The fair value of the Supplier Warrant using the Monte Carlo simulation model was $6,485,000 and $1,639,000 at December 31, 2013 and March 31, 2013, respectively. This amount is recorded as a warrant liability which is included in other liabilities in the consolidated balance sheets at December 31, 2013 and March 31, 2013. During the three months ended December 31, 2013 and 2012, a loss of $1,924,000 and $668,000, respectively, was recorded in general and administrative expenses due to the change in the fair value of this warrant liability. During the nine months ended December 31, 2013 and 2012, a loss of $4,846,000 and $861,000, respectively, was recorded in general and administrative expenses due to the change in the fair value of this warrant liability.

We no longer have any material obligation under the WX Agreement other than indemnification.  We have not assumed all or a material portion of the Fenco product lines, and therefore we are not subject to the strategic cooperation provisions of the WX Agreement.

Receivable Discount Programs

We use receivable discount programs with certain customers and their respective banks. Under these programs, we have options to sell those customers’ receivables to those banks at a discount to be agreed upon at the time the receivables are sold. These discount arrangements allows us to accelerate collection of customers’ receivables. While these arrangements have reduced our working capital needs, there can be no assurance that these programs will continue in the future.
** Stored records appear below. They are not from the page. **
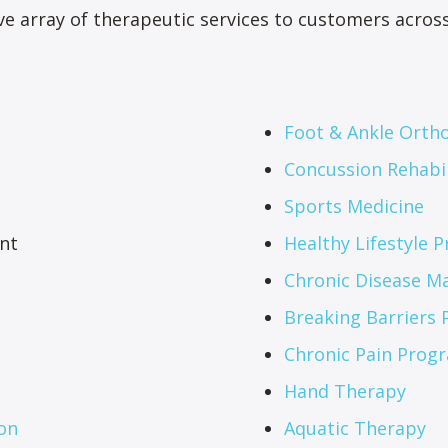
e array of therapeutic services to customers across 
Foot & Ankle Ortho
Concussion Rehabil
Sports Medicine
nt
Healthy Lifestyle 
Chronic Disease 
Breaking Barriers
Chronic Pain Prog
Hand Therapy
on
Aquatic Therapy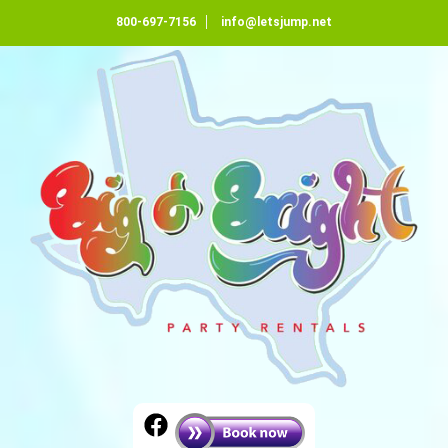
800-697-7156
info@letsjump.net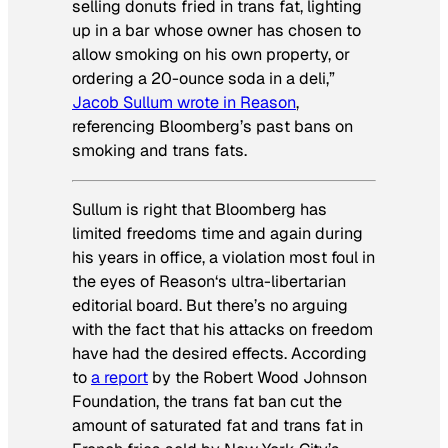
selling donuts fried in trans fat, lighting
up in a bar whose owner has chosen to
allow smoking on his own property, or
ordering a 20-ounce soda in a deli,”
Jacob Sullum wrote in
Reason
,
referencing Bloomberg’s past bans on
smoking and trans fats.
Sullum is right that Bloomberg has
limited freedoms time and again during
his years in office, a violation most foul in
the eyes of
Reason
‘s ultra-libertarian
editorial board. But there’s no arguing
with the fact that his attacks on freedom
have had the desired effects. According
to
a report
by the Robert Wood Johnson
Foundation, the trans fat ban cut the
amount of saturated fat and trans fat in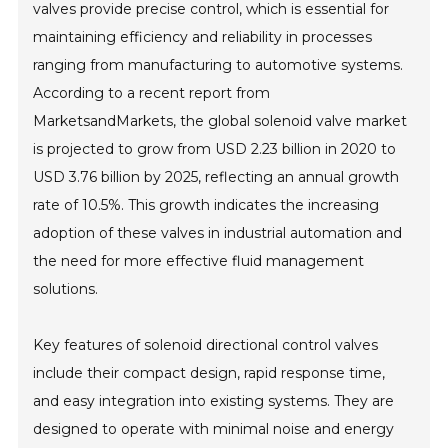
valves provide precise control, which is essential for
maintaining efficiency and reliability in processes
ranging from manufacturing to automotive systems.
According to a recent report from
MarketsandMarkets, the global solenoid valve market
is projected to grow from USD 2.23 billion in 2020 to
USD 3.76 billion by 2025, reflecting an annual growth
rate of 10.5%. This growth indicates the increasing
adoption of these valves in industrial automation and
the need for more effective fluid management
solutions.
Key features of solenoid directional control valves
include their compact design, rapid response time,
and easy integration into existing systems. They are
designed to operate with minimal noise and energy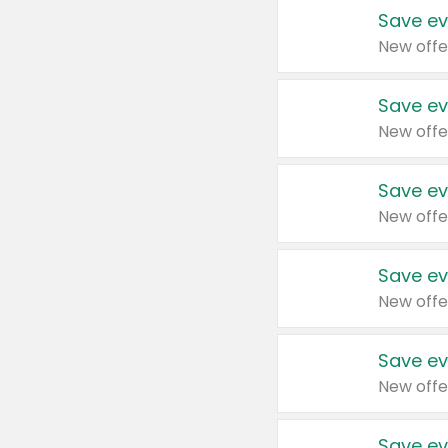
Save ev
New offe
Save ev
New offe
Save ev
New offe
Save ev
New offe
Save ev
New offe
Save ev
Interest expense resulting from these programs would increase if interest rates rise, if utilization of these discounting arrangements expands or if the discount period is extended to reflect more favorable payment terms to customers.

The following is a summary of the receivable discount programs from continuing operations:

 
 
Nine Months Ended
December 31,
 
 
 
2013
   
2012
 
 
 
   
 
Receivables discounted
 
$
155,739,000
   
$
143,694,000
 
Weighted average days
   
336
     
336
 
Annualized weighted average discount rate
   
2.3
%
   
2.7
%
Amount of discount as interest expense
 
$
3,280,000
   
$
3,617,000
 

Off-Balance Sheet Arrangements

At December 31, 2013, we had no off-balance sheet financing or other arrangements with unconsolidated entities or financial partnerships (such as entities often referred to as structured finance or special purpose entities) established for purposes of facilitating off-balance sheet financing or other debt arrangements or for other contractually narrow or limited purposes.
Capital Expenditures and Commitments

Capital Expenditures

Our capital expenditures were $2,154,000 and $1,625,000 for the nine months ended December 31, 2013 and 2012, respectively. Our capital expenditures were primarily related to the purchase of office equipment and equipment for our manufacturing and warehousing facilities. We expect our fiscal year 2014 capital expenditures to be in the range of $2,000,000 to $3,000,000. We expect to use our working capital and incur additional capital lease obligations to finance these capital expenditures.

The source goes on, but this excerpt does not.